The slip down memory lane

John Poelstra poelstra at redhat.com
Mon Aug 16 21:38:32 UTC 2010


Adam Williamson said the following on 08/13/2010 05:21 PM Pacific Time:
> On Thu, 2010-08-12 at 16:11 -0600, Linuxguy123 wrote:
>
>> On the data side, it would be very interesting to go back to each one of
>> those slips and identify the component(s) that caused the slip and then
>> question the individuals behind them to find out what happened.  Then
>> take that information (share it with the list ?) and see what can be
>> concluded (as a group ?)
>
> This would be incomplete data.
>
> For instance, the bug we decided to slip Alpha for was the 'basic video
> driver' menu entry in the installer not working. But that's not
> necessarily the entire cause of the slip. If the entire release process
> had run on time, and we'd had really testable candidate images earlier
> than we did, it's entirely possible this bug would have been identified
> and fixed in time for the Alpha to be shipped.
>
> Just looking at the specific bugs that end up blocking the release does
> not give a complete picture of why the release slipped.

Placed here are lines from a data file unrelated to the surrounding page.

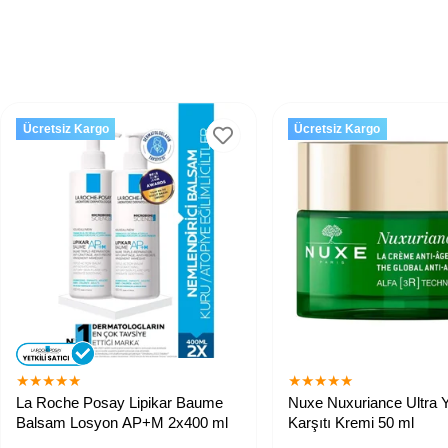
Ücretsiz Kargo
Ücretsiz Kargo
★
★
★
★
★
★
★
★
★
★
La Roche Posay Lipikar Baume
Nuxe Nuxuriance Ultra 
Balsam Losyon AP+M 2x400 ml
Karşıtı Kremi 50 ml
Kuruluk kaynaklı kaşıntı hissini
Tüm cilt tipleri için, kırışıklık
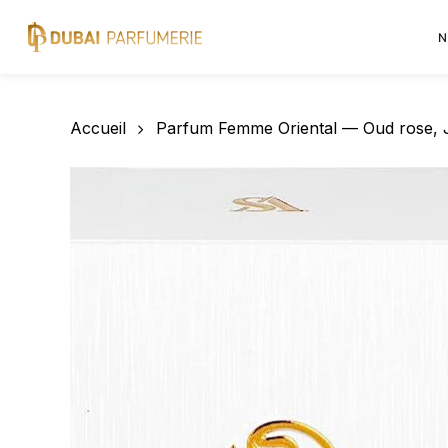
Skip
to
N
main
content
Accueil
Parfum Femme Oriental — Oud rose, 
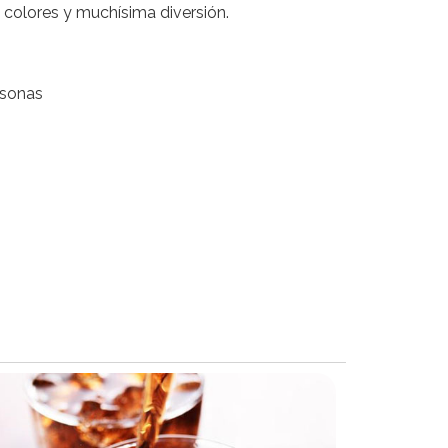
, colores y muchísima diversión.
rsonas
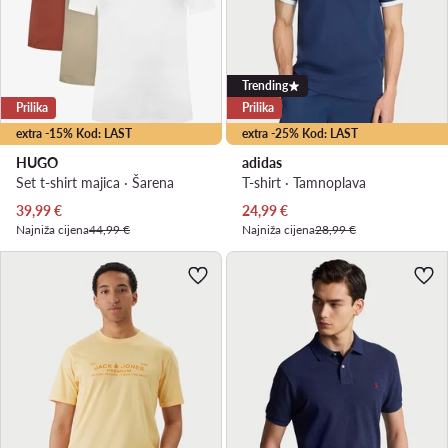
Trending
Prilika
Prilika
extra -15% Kod: LAST
extra -25% Kod: LAST
HUGO
adidas
Set t-shirt majica · Šarena
T-shirt · Tamnoplava
Trenutna cijena
Trenutna cijena
39,99
€
24,99
€
Najniža cijena
44,99 €
Najniža cijena
28,99 €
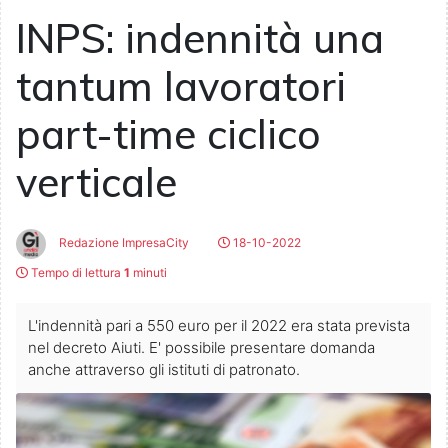
INPS: indennità una
tantum lavoratori
part-time ciclico
verticale
Redazione ImpresaCity
18-10-2022
Tempo di lettura
1
minuti
L'indennità pari a 550 euro per il 2022 era stata prevista
nel decreto Aiuti. E' possibile presentare domanda
anche attraverso gli istituti di patronato.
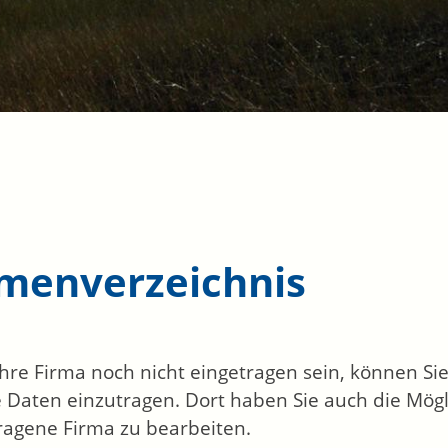
rmenverzeichnis
 Ihre Firma noch nicht eingetragen sein, können S
 Daten einzutragen. Dort haben Sie auch die Mögli
ragene Firma zu bearbeiten.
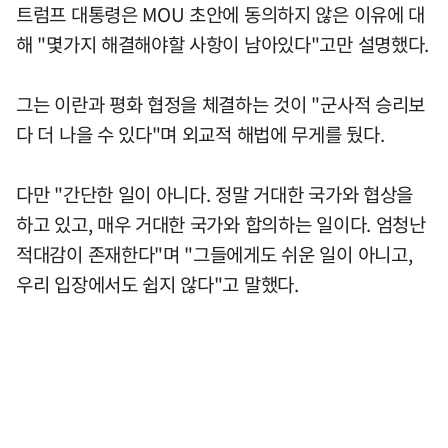
트럼프 대통령은 MOU 초안에 동의하지 않은 이유에 대
해 "몇가지 해결해야할 사항이 남아있다"고만 설명했다.
그는 이란과 평화 협정을 체결하는 것이 "군사적 승리보
다 더 나을 수 있다"며 외교적 해법에 무게를 뒀다.
다만 "간단한 일이 아니다. 정말 거대한 국가와 협상을
하고 있고, 매우 거대한 국가와 합의하는 일이다. 엄청난
적대감이 존재한다"며 "그들에게도 쉬운 일이 아니고,
우리 입장에서도 쉽지 않다"고 말했다.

Well put.  All the incremental steps along the road are documented here 
for Fedora 14.

https://fedoraproject.org/wiki/Fedora_14_Schedule_Retrospective

Each piece adds up to the point were we just can't finish in the 
allotted time.

Anecdotally, what happened in this release is not unusual.  Each release 
we have these "this shouldn't ever happen again" items and while they 
have different names the reasons are almost always the same--landing 
changes to packages or infrastructure right on the deadline or not 
budgeting enough time to recover before the deadline if something goes 
wrong.

It would be great to get more entries from other people on this wiki 
page.  Please don't send them to the list, but put them on the wiki page.